The Retracement Loses Steam

EUR/USD Analysis – 19 June 2017

EUR/USD spot: 1.1195

Support: 1.1131, 1.1073, 1.10

Resistance: 1.1288, 1.1366, .1.1428


  • Hold shorts with stop at 1.1238, and target at 1.1073, but close trade if long trade below is triggered.
  • Long on strong bullish reversal between 1.11 and 1.116
  • Profit Targets: 1.13 and 1.14
  • Stop Loss: 1.11

Alternative Strategy: Short below 1.11 with targets at 1.10 and 1.085

Last Week’s Action

The main event last week was the Fed’s rate decision and Janet Yellen’s remarks. As expected she announced a 25-basis point hike in rates, and reiterated the Fed’s intention to hike rates again later in the year. She also mentioned the Fed’s intention to begin quantitative tightening.

Janet Yellen’s stance and the data are diverging and the market does not seem convinced by her comments.

While the USD strengthened against the Euro and Japanese Yen, is was weaker against most other currencies last week. On Friday, weaker than expected US housing starts and consumer confidence ended the USD’s rally. European economic data was slightly bullish for the Euro.

Where to Now?

The outlook is now uncertain and neutral. The expected retracement has lost momentum and is increasingly unlikely, but may happen if news flow is negative for the Euro.

The fundamentals are still pointing to longer term USD weakness, so at some point we should see the Euro resume its climb to 1.14 and eventually 1.16.

There is very little data out this week in either the Eurozone or the US. Even unemployment claims are unlikely to do much for the market. The focus will therefore be on political developments in both Europe and the US.

The Bull Flag is Still in Place

The long-term chart still shows a clear bull flag, though resistance at 1.13 is strong. We will need to see a strong catalyst to trigger that break, but when it does break we could see a strong move higher. The next move may come on the back of political developments in the US where Trump’s agenda remains stalled.

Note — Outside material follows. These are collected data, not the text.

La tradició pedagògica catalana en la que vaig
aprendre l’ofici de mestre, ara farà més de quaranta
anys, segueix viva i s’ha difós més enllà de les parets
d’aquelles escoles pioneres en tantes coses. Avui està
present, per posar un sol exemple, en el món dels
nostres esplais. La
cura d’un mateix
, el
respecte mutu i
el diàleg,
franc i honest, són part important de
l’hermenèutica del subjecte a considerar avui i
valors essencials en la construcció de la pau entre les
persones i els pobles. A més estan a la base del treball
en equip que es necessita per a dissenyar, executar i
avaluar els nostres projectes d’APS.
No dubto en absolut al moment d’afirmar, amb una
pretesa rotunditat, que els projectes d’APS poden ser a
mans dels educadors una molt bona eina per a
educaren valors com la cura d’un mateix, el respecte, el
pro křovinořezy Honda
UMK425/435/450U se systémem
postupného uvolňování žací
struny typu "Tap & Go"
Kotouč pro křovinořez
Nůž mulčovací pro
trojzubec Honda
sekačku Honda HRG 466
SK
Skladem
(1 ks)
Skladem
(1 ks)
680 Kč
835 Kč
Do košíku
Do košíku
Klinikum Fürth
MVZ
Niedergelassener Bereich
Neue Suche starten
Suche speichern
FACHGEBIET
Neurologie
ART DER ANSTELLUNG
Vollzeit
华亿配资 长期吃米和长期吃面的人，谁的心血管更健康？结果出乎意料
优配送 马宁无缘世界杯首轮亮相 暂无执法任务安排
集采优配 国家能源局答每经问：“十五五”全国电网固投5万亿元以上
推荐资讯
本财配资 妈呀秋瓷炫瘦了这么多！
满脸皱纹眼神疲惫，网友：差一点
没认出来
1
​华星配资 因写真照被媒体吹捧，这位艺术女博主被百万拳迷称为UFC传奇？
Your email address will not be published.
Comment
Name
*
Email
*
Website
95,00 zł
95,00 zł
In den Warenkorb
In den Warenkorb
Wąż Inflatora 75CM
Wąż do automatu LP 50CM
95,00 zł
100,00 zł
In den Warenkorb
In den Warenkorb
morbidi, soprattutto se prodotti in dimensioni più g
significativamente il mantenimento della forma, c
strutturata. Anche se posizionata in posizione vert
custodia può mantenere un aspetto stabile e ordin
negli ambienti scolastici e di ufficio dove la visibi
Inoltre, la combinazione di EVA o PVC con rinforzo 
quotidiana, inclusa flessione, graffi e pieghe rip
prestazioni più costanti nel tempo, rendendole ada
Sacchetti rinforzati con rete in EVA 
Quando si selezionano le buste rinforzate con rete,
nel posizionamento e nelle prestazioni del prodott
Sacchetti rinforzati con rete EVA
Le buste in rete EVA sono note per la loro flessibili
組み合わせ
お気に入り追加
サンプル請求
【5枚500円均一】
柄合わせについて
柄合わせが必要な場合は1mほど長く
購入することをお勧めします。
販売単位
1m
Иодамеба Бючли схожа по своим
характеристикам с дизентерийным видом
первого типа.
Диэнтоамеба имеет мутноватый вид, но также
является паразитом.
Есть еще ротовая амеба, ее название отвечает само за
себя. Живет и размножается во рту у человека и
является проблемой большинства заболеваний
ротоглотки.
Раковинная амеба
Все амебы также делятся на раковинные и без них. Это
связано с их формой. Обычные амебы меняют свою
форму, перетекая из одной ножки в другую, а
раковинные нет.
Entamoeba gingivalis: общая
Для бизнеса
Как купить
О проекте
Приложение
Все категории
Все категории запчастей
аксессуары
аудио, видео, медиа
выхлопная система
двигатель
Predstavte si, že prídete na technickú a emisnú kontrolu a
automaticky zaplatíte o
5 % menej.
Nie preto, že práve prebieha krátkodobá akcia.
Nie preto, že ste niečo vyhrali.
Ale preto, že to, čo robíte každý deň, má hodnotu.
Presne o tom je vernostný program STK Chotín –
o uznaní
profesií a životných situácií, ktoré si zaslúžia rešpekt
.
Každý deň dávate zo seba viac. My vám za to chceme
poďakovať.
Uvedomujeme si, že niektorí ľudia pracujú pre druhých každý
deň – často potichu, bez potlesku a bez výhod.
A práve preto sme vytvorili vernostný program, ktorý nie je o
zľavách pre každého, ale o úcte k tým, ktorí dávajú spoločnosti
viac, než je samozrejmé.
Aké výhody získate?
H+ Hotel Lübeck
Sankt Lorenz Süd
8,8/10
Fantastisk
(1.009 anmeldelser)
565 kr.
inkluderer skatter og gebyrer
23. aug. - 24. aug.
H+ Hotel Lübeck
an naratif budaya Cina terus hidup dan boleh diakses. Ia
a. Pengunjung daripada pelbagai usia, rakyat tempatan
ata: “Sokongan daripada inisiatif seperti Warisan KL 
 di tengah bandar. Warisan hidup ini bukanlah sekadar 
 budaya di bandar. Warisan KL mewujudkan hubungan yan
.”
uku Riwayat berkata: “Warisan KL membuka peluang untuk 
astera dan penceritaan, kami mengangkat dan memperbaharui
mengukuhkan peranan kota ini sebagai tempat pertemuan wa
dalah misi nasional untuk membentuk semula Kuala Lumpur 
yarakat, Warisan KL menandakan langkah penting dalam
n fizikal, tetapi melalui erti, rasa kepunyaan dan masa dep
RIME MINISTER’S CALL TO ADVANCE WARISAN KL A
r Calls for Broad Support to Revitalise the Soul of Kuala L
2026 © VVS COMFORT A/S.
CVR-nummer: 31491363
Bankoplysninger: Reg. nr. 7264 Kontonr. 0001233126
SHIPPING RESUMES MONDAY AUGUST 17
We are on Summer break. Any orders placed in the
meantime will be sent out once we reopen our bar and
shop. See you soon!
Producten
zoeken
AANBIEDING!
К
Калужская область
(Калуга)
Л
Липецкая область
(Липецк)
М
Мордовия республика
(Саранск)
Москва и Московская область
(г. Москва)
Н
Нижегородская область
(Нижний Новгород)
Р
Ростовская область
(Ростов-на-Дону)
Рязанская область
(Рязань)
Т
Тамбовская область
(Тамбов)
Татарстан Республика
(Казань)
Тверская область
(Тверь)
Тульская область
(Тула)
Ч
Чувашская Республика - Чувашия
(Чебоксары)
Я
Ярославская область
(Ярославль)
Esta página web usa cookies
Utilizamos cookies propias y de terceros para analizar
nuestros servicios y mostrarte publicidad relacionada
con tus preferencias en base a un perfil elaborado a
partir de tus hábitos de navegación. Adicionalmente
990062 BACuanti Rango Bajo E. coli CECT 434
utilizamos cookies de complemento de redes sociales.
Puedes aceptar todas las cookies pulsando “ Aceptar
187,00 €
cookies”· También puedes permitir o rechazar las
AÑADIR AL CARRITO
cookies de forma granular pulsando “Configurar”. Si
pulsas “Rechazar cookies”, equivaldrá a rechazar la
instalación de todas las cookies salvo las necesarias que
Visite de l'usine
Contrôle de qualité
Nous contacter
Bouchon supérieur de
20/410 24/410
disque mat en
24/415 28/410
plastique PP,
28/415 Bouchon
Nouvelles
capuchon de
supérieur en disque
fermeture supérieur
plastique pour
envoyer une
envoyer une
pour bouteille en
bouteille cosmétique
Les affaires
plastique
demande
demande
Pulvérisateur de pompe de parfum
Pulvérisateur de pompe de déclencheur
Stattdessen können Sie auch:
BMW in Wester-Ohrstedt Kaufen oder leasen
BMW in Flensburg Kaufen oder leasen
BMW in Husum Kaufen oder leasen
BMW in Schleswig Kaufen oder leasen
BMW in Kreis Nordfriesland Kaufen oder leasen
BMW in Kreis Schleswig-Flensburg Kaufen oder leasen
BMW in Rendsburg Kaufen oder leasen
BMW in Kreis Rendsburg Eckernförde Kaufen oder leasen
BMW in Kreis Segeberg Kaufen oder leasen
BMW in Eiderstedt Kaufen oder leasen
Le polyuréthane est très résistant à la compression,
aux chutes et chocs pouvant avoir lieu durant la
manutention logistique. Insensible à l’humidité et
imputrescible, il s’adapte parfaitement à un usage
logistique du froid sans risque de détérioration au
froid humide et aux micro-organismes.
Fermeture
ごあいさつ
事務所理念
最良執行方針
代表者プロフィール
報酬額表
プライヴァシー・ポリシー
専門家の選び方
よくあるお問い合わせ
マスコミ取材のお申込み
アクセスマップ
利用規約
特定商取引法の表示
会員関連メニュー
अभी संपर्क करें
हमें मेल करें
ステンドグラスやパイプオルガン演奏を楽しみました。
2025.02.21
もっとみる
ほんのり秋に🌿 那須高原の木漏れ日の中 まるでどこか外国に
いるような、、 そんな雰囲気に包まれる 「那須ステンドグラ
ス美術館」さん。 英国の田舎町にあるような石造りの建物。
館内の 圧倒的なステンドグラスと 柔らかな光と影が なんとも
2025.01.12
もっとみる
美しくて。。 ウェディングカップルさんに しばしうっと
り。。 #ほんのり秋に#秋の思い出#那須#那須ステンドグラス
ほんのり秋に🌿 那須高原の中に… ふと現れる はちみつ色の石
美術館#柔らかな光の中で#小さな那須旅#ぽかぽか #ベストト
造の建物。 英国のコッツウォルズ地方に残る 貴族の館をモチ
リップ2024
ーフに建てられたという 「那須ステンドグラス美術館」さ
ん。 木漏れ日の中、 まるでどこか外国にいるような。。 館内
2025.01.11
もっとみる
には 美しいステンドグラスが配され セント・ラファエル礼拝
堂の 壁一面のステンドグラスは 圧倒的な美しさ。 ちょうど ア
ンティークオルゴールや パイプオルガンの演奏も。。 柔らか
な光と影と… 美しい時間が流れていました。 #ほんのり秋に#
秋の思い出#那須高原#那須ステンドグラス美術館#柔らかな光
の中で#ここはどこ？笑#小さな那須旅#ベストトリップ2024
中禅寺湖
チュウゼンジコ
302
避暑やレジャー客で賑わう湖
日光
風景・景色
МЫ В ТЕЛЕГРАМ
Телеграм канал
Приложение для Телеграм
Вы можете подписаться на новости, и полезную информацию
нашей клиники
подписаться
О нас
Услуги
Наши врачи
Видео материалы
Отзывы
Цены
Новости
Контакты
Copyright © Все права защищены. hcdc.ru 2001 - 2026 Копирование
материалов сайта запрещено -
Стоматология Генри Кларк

EUR/USD Weekly Chart – Possibly a top, but more likely a bull flag

The Retracement has Lost Momentum

The market doesn’t seem to be convinced by Janet Yellen’s hawkish stance, and the retracement has lost momentum. In the short term, the market remains rangebound and neutral. Given that the longer-term picture points to Euro strength, traders may want to buy the bottom of the range, and only enter shorts below 1.11. Neither of these are high conviction trades given the market’s decreasing volatility.